··· MATERIAL SUPPLIED ···
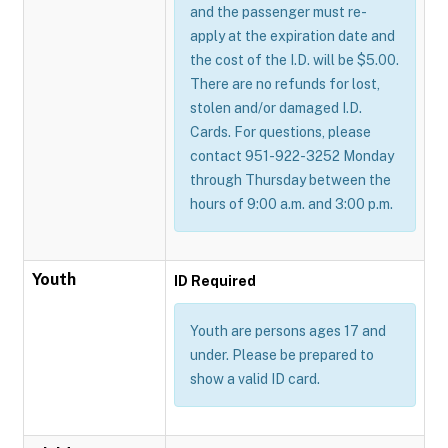
and the passenger must re-
apply at the expiration date and
the cost of the I.D. will be $5.00.
There are no refunds for lost,
stolen and/or damaged I.D.
Cards. For questions, please
contact 951-922-3252 Monday
through Thursday between the
hours of 9:00 a.m. and 3:00 p.m.
Youth
ID Required
Youth are persons ages 17 and
under. Please be prepared to
show a valid ID card.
···
**EXERCISE PROMPT**
Each line above should be written out again unchanged; no images are to be carried over.

**REPLY TO THE TASK**
and the passenger must re-
apply at the expiration date and
the cost of the I.D. will be $5.00.
There are no refunds for lost,
stolen and/or damaged I.D.
Cards. For questions, please
contact 951-922-3252 Monday
through Thursday between the
hours of 9:00 a.m. and 3:00 p.m.
Youth
ID Required
Youth are persons ages 17 and
under. Please be prepared to
show a valid ID card.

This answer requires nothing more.